▸ **EXERCISE**
Would you transcribe the entries below word for word, omitting all images?

▸ **RECORD EXCERPTS**
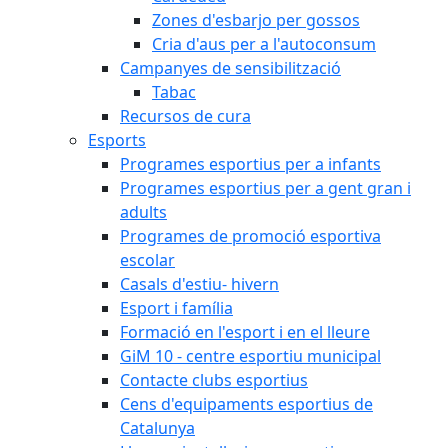
Zones d'esbarjo per gossos
Cria d'aus per a l'autoconsum
Campanyes de sensibilització
Tabac
Recursos de cura
Esports
Programes esportius per a infants
Programes esportius per a gent gran i
adults
Programes de promoció esportiva
escolar
Casals d'estiu- hivern
Esport i família
Formació en l'esport i en el lleure
GiM 10 - centre esportiu municipal
Contacte clubs esportius
Cens d'equipaments esportius de
Catalunya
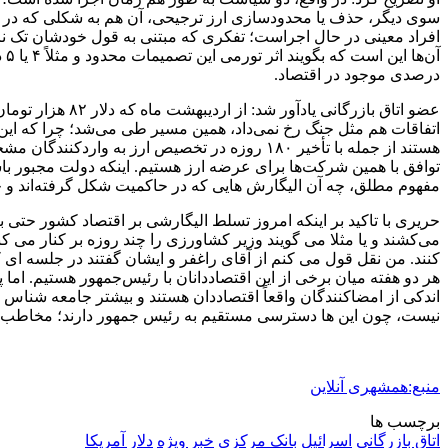
سوی دیگر، حذف یا محدودسازی ارز ترجیحی، آن هم به شکلی که در
افراد معینی در حال اجراست؛ تفکری که مبتنی به قول خودشان تک نرخ
درصدی موجود در اقتصاد.
اتفاقات هم مثل جنگ رخ نمی‌داد، همین مسیر طی می‌شد؛ چرا که این
هستند از جمله با تأخیر ۱۸۰ روزه در تخصیص ارز 
توافق با همین شرکت‌ها برای عرضه ارز هستیم. اینکه دولت مجبور باش
مفهوم مطلق، چه آن‌ الیگارش هایی که در حاکمیت شکل گرفته‌اند و چه
حریری با تاکید بر اینکه امروز تسلط الیگارشی بر اقتصاد کشور حتی ب
می‌کشند و یا مثلا می گویند وزیر کشاورزی را چند روزه بر کنار می کنند 
کنند. من نقل قول می کنم از آقای راغفر و ایشان گفتند در جلسه ای
اندکی از امضاکنندگان واقعاً اقتصاددان هستند و بیشتر جامعه شناس
نیست، چون این ها دسترسی مستقیم به رئیس جمهور دارند؛ مخاطب
منبع:همشهری آنلاین
برچسب ها
اتاق بازرگانی
اسرائیل
بانک مرکزی
خبر ویژه
دلار آمريكا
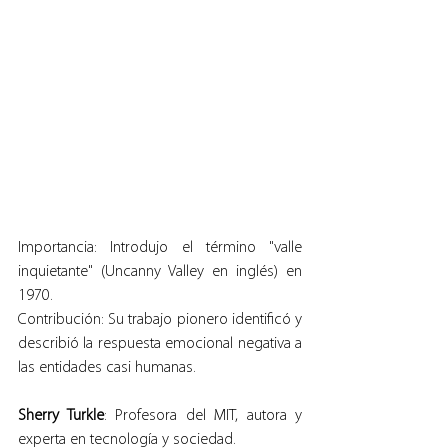
Importancia: Introdujo el término "valle 
inquietante" (Uncanny Valley en inglés) en 
1970.
Contribución: Su trabajo pionero identificó y 
describió la respuesta emocional negativa a 
las entidades casi humanas.
Sherry Turkle
: Profesora del MIT, autora y 
experta en tecnología y sociedad.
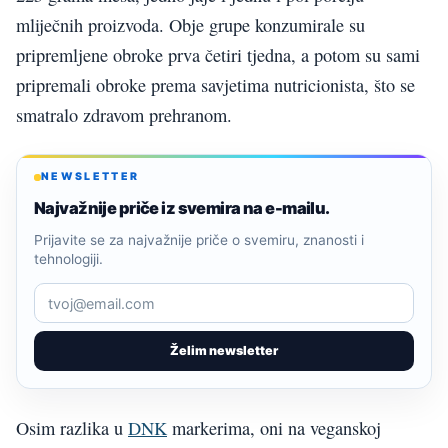
mliječnih proizvoda. Obje grupe konzumirale su
pripremljene obroke prva četiri tjedna, a potom su sami
pripremali obroke prema savjetima nutricionista, što se
smatralo zdravom prehranom.
NEWSLETTER
Najvažnije priče iz svemira na e-mailu.
Prijavite se za najvažnije priče o svemiru, znanosti i
tehnologiji.
Želim newsletter
Osim razlika u
DNK
markerima, oni na veganskoj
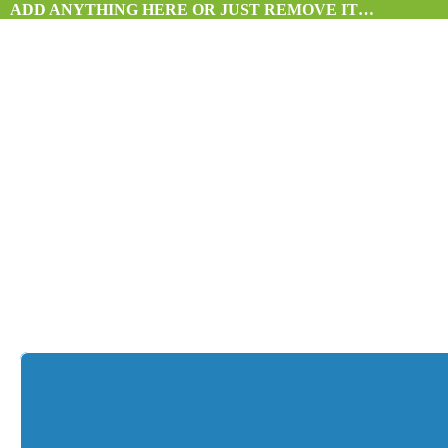
ADD ANYTHING HERE OR JUST REMOVE IT…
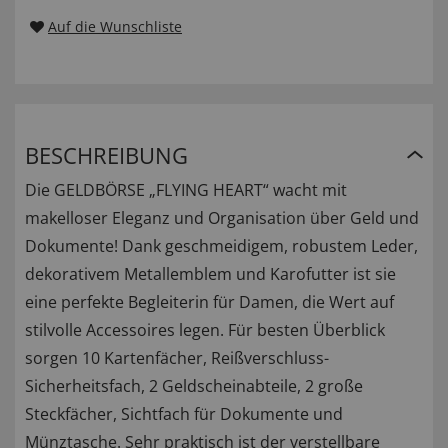
Auf die Wunschliste
BESCHREIBUNG
Die GELDBÖRSE „FLYING HEART“ wacht mit
makelloser Eleganz und Organisation über Geld und
Dokumente! Dank geschmeidigem, robustem Leder,
dekorativem Metallemblem und Karofutter ist sie
eine perfekte Begleiterin für Damen, die Wert auf
stilvolle Accessoires legen. Für besten Überblick
sorgen 10 Kartenfächer, Reißverschluss-
Sicherheitsfach, 2 Geldscheinabteile, 2 große
Steckfächer, Sichtfach für Dokumente und
Münztasche. Sehr praktisch ist der verstellbare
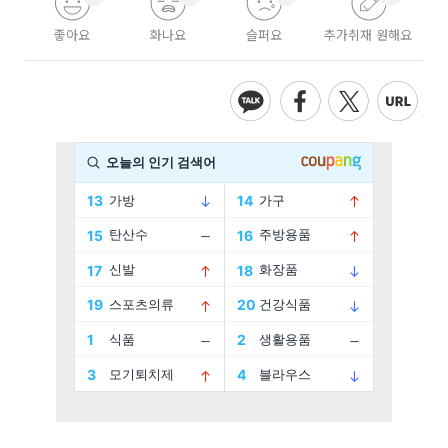
좋아요
화나요
슬퍼요
추가취재 원해요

▸ **ANSWER BELOW**
Zones d'esbarjo per gossos
Cria d'aus per a l'autoconsum
Campanyes de sensibilització
Tabac
Recursos de cura
Esports
Programes esportius per a infants
Programes esportius per a gent gran i
adults
Programes de promoció esportiva
escolar
Casals d'estiu- hivern
Esport i família
Formació en l'esport i en el lleure
GiM 10 - centre esportiu municipal
Contacte clubs esportius
Cens d'equipaments esportius de
Catalunya
سوی دیگر، حذف یا محدودسازی ارز ترجیحی، آن هم به شکلی که در
افراد معینی در حال اجراست؛ تفکری که مبتنی به قول خودشان تک نرخ
درصدی موجود در اقتصاد.
اتفاقات هم مثل جنگ رخ نمی‌داد، همین مسیر طی می‌شد؛ چرا که این
هستند از جمله با تأخیر ۱۸۰ روزه در تخصیص ارز 
توافق با همین شرکت‌ها برای عرضه ارز هستیم. اینکه دولت مجبور باش
مفهوم مطلق، چه آن‌ الیگارش هایی که در حاکمیت شکل گرفته‌اند و چه
حریری با تاکید بر اینکه امروز تسلط الیگارشی بر اقتصاد کشور حتی ب
می‌کشند و یا مثلا می گویند وزیر کشاورزی را چند روزه بر کنار می کنند 
کنند. من نقل قول می کنم از آقای راغفر و ایشان گفتند در جلسه ای
اندکی از امضاکنندگان واقعاً اقتصاددان هستند و بیشتر جامعه شناس
نیست، چون این ها دسترسی مستقیم به رئیس جمهور دارند؛ مخاطب
منبع:همشهری آنلاین
برچسب ها
اتاق بازرگانی
اسرائیل
بانک مرکزی
خبر ویژه
دلار آمريكا
Importancia: Introdujo el término "valle 
inquietante" (Uncanny Valley en inglés) en 
1970.
Contribución: Su trabajo pionero identificó y 
describió la respuesta emocional negativa a 
las entidades casi humanas.
Sherry Turkle
: Profesora del MIT, autora y 
experta en tecnología y sociedad.
mliječnih proizvoda. Obje grupe konzumirale su
pripremljene obroke prva četiri tjedna, a potom su sami
pripremali obroke prema savjetima nutricionista, što se
smatralo zdravom prehranom.
NEWSLETTER
Najvažnije priče iz svemira na e-mailu.
Prijavite se za najvažnije priče o svemiru, znanosti i
tehnologiji.
Želim newsletter
Osim razlika u
DNK
markerima, oni na veganskoj
ADD ANYTHING HERE OR JUST REMOVE IT…
Auf die Wunschliste
BESCHREIBUNG
Die GELDBÖRSE „FLYING HEART“ wacht mit
makelloser Eleganz und Organisation über Geld und
Dokumente! Dank geschmeidigem, robustem Leder,
dekorativem Metallemblem und Karofutter ist sie
eine perfekte Begleiterin für Damen, die Wert auf
stilvolle Accessoires legen. Für besten Überblick
sorgen 10 Kartenfächer, Reißverschluss-
Sicherheitsfach, 2 Geldscheinabteile, 2 große
Steckfächer, Sichtfach für Dokumente und
Münztasche. Sehr praktisch ist der verstellbare
좋아요
화나요
슬퍼요
추가취재 원해요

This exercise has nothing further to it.